═════ DATA FOR PROCESSING

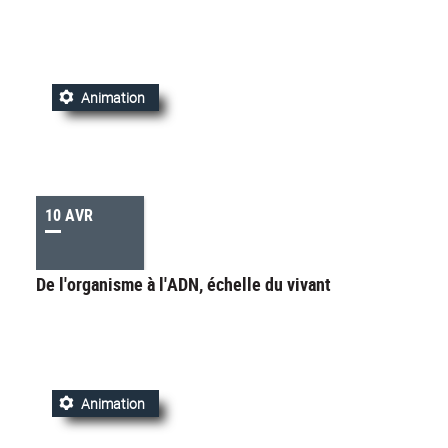
Animation
10 AVR
De l'organisme à l'ADN, échelle du vivant
Animation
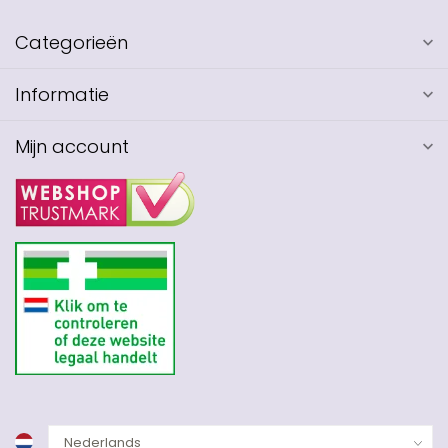
Categorieën
Informatie
Mijn account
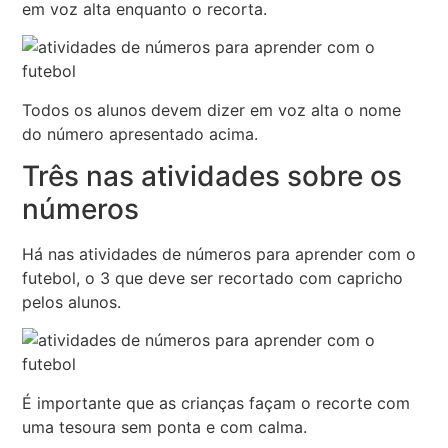
em voz alta enquanto o recorta.
Todos os alunos devem dizer em voz alta o nome
do número apresentado acima.
Três nas atividades sobre os
números
Há nas atividades de números para aprender com o
futebol, o 3 que deve ser recortado com capricho
pelos alunos.
É importante que as crianças façam o recorte com
uma tesoura sem ponta e com calma.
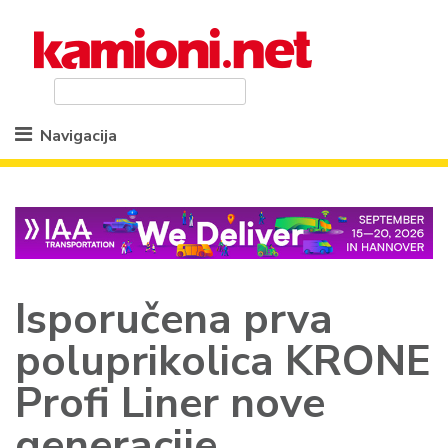
Navigacija
Isporučena prva
poluprikolica KRONE
Profi Liner nove
generacije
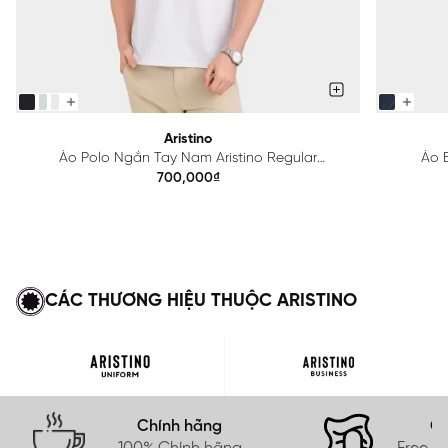
Aristino
Áo Polo Ngắn Tay Nam Aristino Regular
Áo B
APS615EDP01
700,000₫
CÁC THƯƠNG HIỆU THUỘC ARISTINO
Chính hãng
Gi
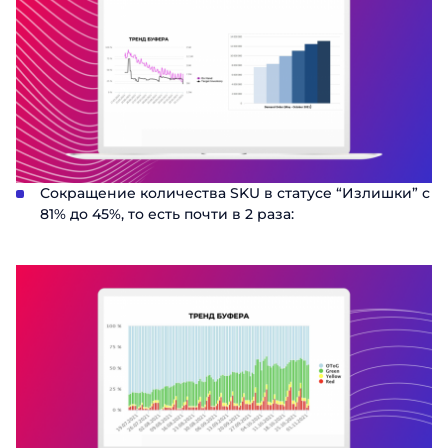
Сокращение количества SKU в статусе “Излишки” с
81% до 45%, то есть почти в 2 раза:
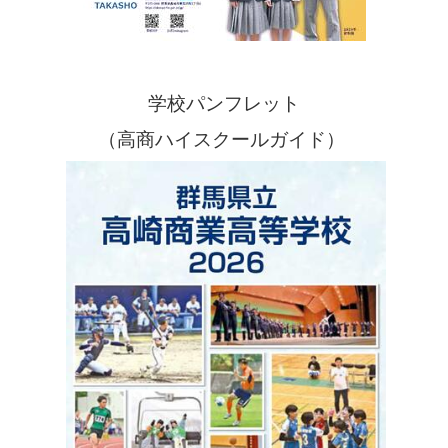
学校パンフレット
（高商ハイスクールガイド）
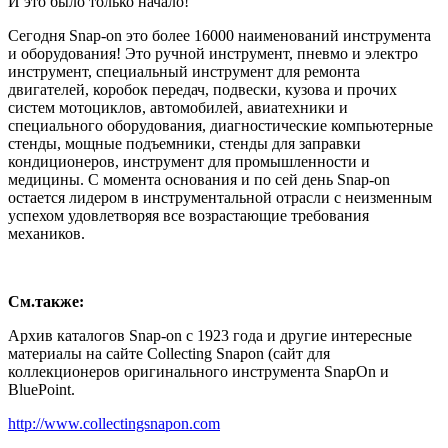
И это было только начало!
Сегодня Snap-on это более 16000 наименований инструмента
и оборудования! Это ручной инструмент, пневмо и электро
инструмент, специальный инструмент для ремонта
двигателей, коробок передач, подвески, кузова и прочих
систем мотоциклов, автомобилей, авиатехники и
специального оборудования, диагностические компьютерные
стенды, мощные подъемники, стенды для заправки
кондиционеров, инструмент для промышленности и
медицины. С момента основания и по сей день Snap-on
остается лидером в инструментальной отрасли с неизменным
успехом удовлетворяя все возрастающие требования
механиков.
См.также:
Архив каталогов Snap-on с 1923 года и другие интересные
материалы на сайте Collecting Snapon (сайт для
коллекционеров оригинального инструмента SnapOn и
BluePoint.
http://www.collectingsnapon.com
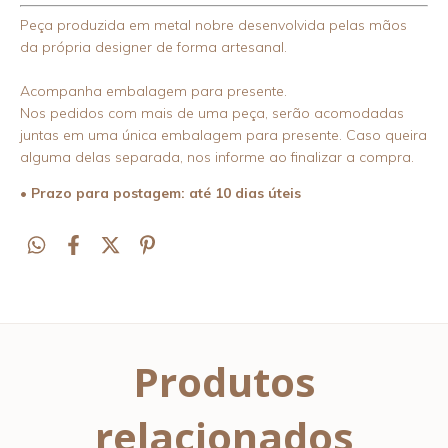
Peça produzida em metal nobre desenvolvida pelas mãos
da própria designer de forma artesanal.
Acompanha embalagem para presente.
Nos pedidos com mais de uma peça, serão acomodadas
juntas em uma única embalagem para presente. Caso queira
alguma delas separada, nos informe ao finalizar a compra.
• Prazo para postagem: até 10 dias úteis
Produtos
relacionados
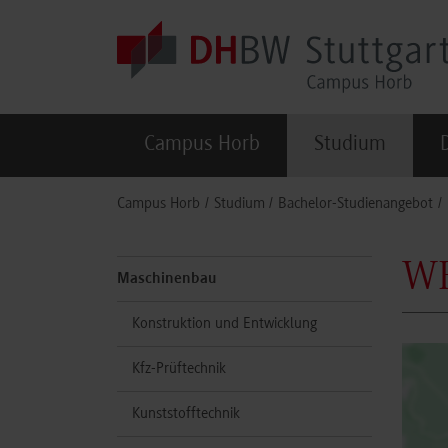
Skip to main content
Campus Horb
Studium
You are here:
Campus Horb
Studium
Bachelor-Studienangebot
WE
Maschinenbau
Konstruktion und Entwicklung
Kfz-Prüftechnik
Kunststofftechnik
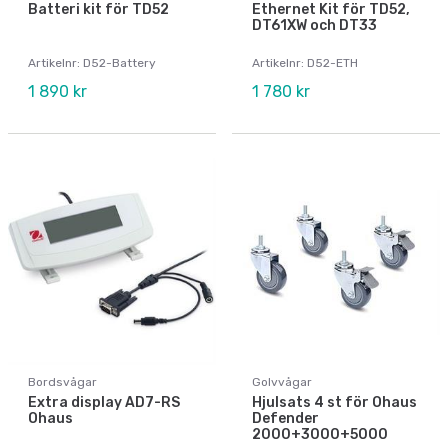
Batteri kit för TD52
Ethernet Kit för TD52,
DT61XW och DT33
Artikelnr: D52-Battery
Artikelnr: D52-ETH
1 890 kr
1 780 kr
Bordsvågar
Golvvågar
Extra display AD7-RS
Hjulsats 4 st för Ohaus
Ohaus
Defender
2000+3000+5000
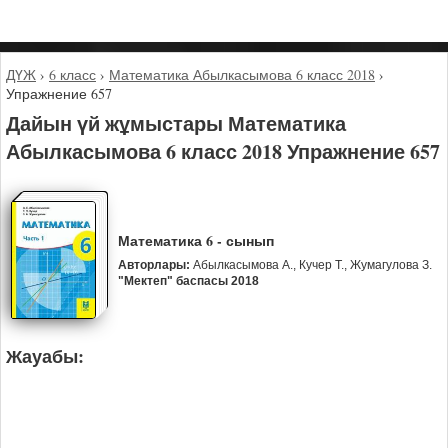
ДҮЖ
›
6 класс
›
Математика Абылкасымова 6 класс 2018
›
Упражнение 657
Дайын үй жұмыстары Математика
Абылкасымова 6 класс 2018 Упражнение 657
Математика 6 - сынып
Авторлары:
Абылкасымова А., Кучер Т., Жумагулова З.
"Мектеп" баспасы 2018
Жауабы:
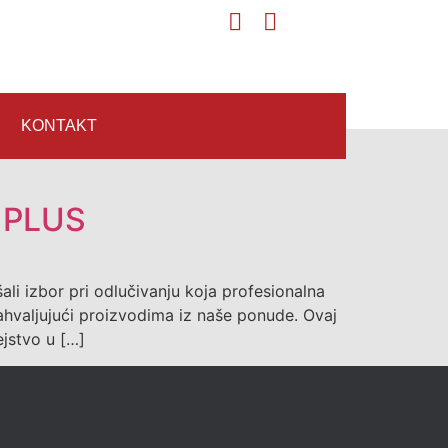
KONTAKT
 PLUS
li izbor pri odlučivanju koja profesionalna
zahvaljujući proizvodima iz naše ponude. Ovaj
jstvo u […]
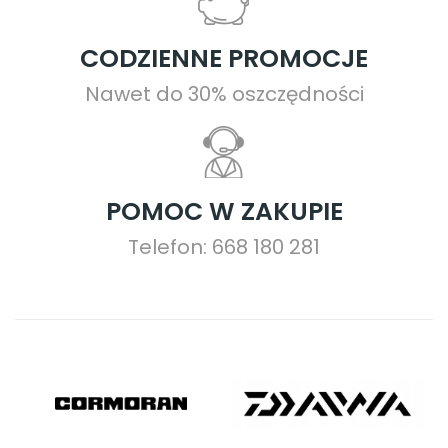
CODZIENNE PROMOCJE
Nawet do 30% oszczędności
POMOC W ZAKUPIE
Telefon: 668 180 281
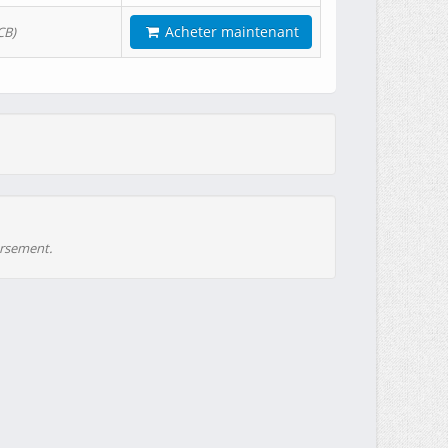
Acheter maintenant
CB)
ursement.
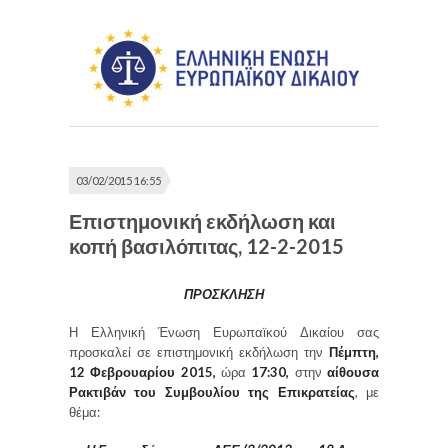
03/02/2015 16:55
Επιστημονική εκδήλωση και
κοπή βασιλόπιτας, 12-2-2015
ΠΡΟΣΚΛΗΣΗ
Η Ελληνική Ένωση Ευρωπαϊκού Δικαίου σας
προσκαλεί σε επιστημονική εκδήλωση την
Πέμπτη,
12 Φεβρουαρίου 2015,
ώρα
17:30,
στην
αίθουσα
Ρακτιβάν του Συμβουλίου της Επικρατείας
, με
θέμα:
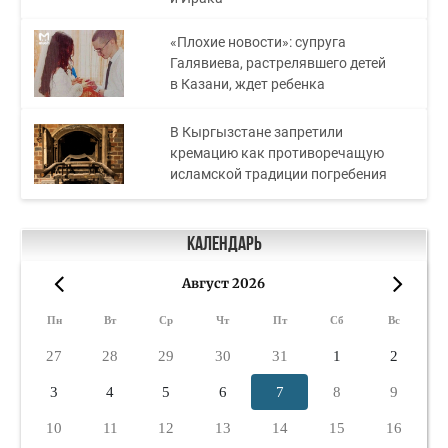
«Плохие новости»: супруга
Галявиева, растрелявшего детей
в Казани, ждет ребенка
В Кыргызстане запретили
кремацию как противоречащую
исламской традиции погребения
Календарь
Август 2026
«
»
Пн
Вт
Ср
Чт
Пт
Сб
Вс
27
28
29
30
31
1
2
3
4
5
6
7
8
9
10
11
12
13
14
15
16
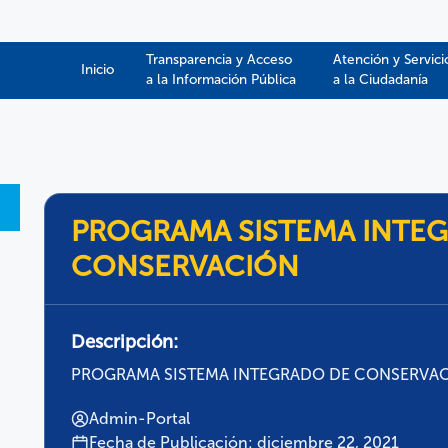
Transparencia y Acceso
Atención y Servici
Inicio
a la Información Pública​​
a la Ciudadanía
PROGRAMA SISTEMA INTE
CONSERVACIÓN
Descripción:
PROGRAMA SISTEMA INTEGRADO DE CONSERVA
Admin-Portal
Fecha de Publicación: diciembre 22, 2021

══════════

WHAT THE TASK REQUIRES>
The data above should be set down again exactly, with the pictures omitted.

RESPONSE TO THE EXERCISE>
Animation
10 AVR
De l'organisme à l'ADN, échelle du vivant
Animation
Categorieën
Informatie
Mijn account
em voz alta enquanto o recorta.
Todos os alunos devem dizer em voz alta o nome
do número apresentado acima.
Três nas atividades sobre os
números
Há nas atividades de números para aprender com o
futebol, o 3 que deve ser recortado com capricho
pelos alunos.
É importante que as crianças façam o recorte com
uma tesoura sem ponta e com calma.
Navigacija
Isporučena prva
poluprikolica KRONE
Profi Liner nove
generacije
Aristino
Áo Polo Ngắn Tay Nam Aristino Regular
Áo B
APS615EDP01
700,000₫
CÁC THƯƠNG HIỆU THUỘC ARISTINO
Chính hãng
Gi
Сокращение количества SKU в статусе “Излишки” с
81% до 45%, то есть почти в 2 раза:
学校パンフレット
（高商ハイスクールガイド）
И это было только начало!
Сегодня Snap-on это более 16000 наименований инструмента
и оборудования! Это ручной инструмент, пневмо и электро
инструмент, специальный инструмент для ремонта
двигателей, коробок передач, подвески, кузова и прочих
систем мотоциклов, автомобилей, авиатехники и
специального оборудования, диагностические компьютерные
стенды, мощные подъемники, стенды для заправки
кондиционеров, инструмент для промышленности и
медицины. С момента основания и по сей день Snap-on
остается лидером в инструментальной отрасли с неизменным
успехом удовлетворяя все возрастающие требования
механиков.
См.также:
Архив каталогов Snap-on с 1923 года и другие интересные
материалы на сайте Collecting Snapon (сайт для
коллекционеров оригинального инструмента SnapOn и
BluePoint.
http://www.collectingsnapon.com
Peça produzida em metal nobre desenvolvida pelas mãos
da própria designer de forma artesanal.
Acompanha embalagem para presente.
Nos pedidos com mais de uma peça, serão acomodadas
juntas em uma única embalagem para presente. Caso queira
alguma delas separada, nos informe ao finalizar a compra.
• Prazo para postagem: até 10 dias úteis
Produtos
relacionados
Skip to main content
Campus Horb
Studium
You are here:
Campus Horb
Studium
Bachelor-Studienangebot
WE
Maschinenbau
Konstruktion und Entwicklung
Kfz-Prüftechnik
Kunststofftechnik
Batteri kit för TD52
Ethernet Kit för TD52,
DT61XW och DT33
Artikelnr: D52-Battery
Artikelnr: D52-ETH
1 890 kr
1 780 kr
Bordsvågar
Golvvågar
Extra display AD7-RS
Hjulsats 4 st för Ohaus
Ohaus
Defender
2000+3000+5000
ДҮЖ
›
6 класс
›
Математика Абылкасымова 6 класс 2018
›
Упражнение 657
Дайын үй жұмыстары Математика
Абылкасымова 6 класс 2018 Упражнение 657
Математика 6 - сынып
Авторлары:
Абылкасымова А., Кучер Т., Жумагулова З.
"Мектеп" баспасы 2018
Жауабы:
KONTAKT
 PLUS
li izbor pri odlučivanju koja profesionalna
zahvaljujući proizvodima iz naše ponude. Ovaj
jstvo u […]
CODZIENNE PROMOCJE
Nawet do 30% oszczędności
POMOC W ZAKUPIE
Telefon: 668 180 281
Acheter maintenant
CB)
ursement.
03/02/2015 16:55
Επιστημονική εκδήλωση και
κοπή βασιλόπιτας, 12-2-2015
ΠΡΟΣΚΛΗΣΗ
Η Ελληνική Ένωση Ευρωπαϊκού Δικαίου σας
προσκαλεί σε επιστημονική εκδήλωση την
Πέμπτη,
12 Φεβρουαρίου 2015,
ώρα
17:30,
στην
αίθουσα
Ρακτιβάν του Συμβουλίου της Επικρατείας
, με
θέμα:
«Плохие новости»: супруга
Галявиева, растрелявшего детей
в Казани, ждет ребенка
В Кыргызстане запретили
кремацию как противоречащую
исламской традиции погребения
Календарь
Август 2026
«
»
Пн
Вт
Ср
Чт
Пт
Сб
Вс
27
28
29
30
31
1
2
3
4
5
6
7
8
9
10
11
12
13
14
15
16
Transparencia y Acceso
Atención y Servici
Inicio
a la Información Pública​​
a la Ciudadanía
PROGRAMA SISTEMA INTE
CONSERVACIÓN
Descripción:
PROGRAMA SISTEMA INTEGRADO DE CONSERVA
Admin-Portal
Fecha de Publicación: diciembre 22, 2021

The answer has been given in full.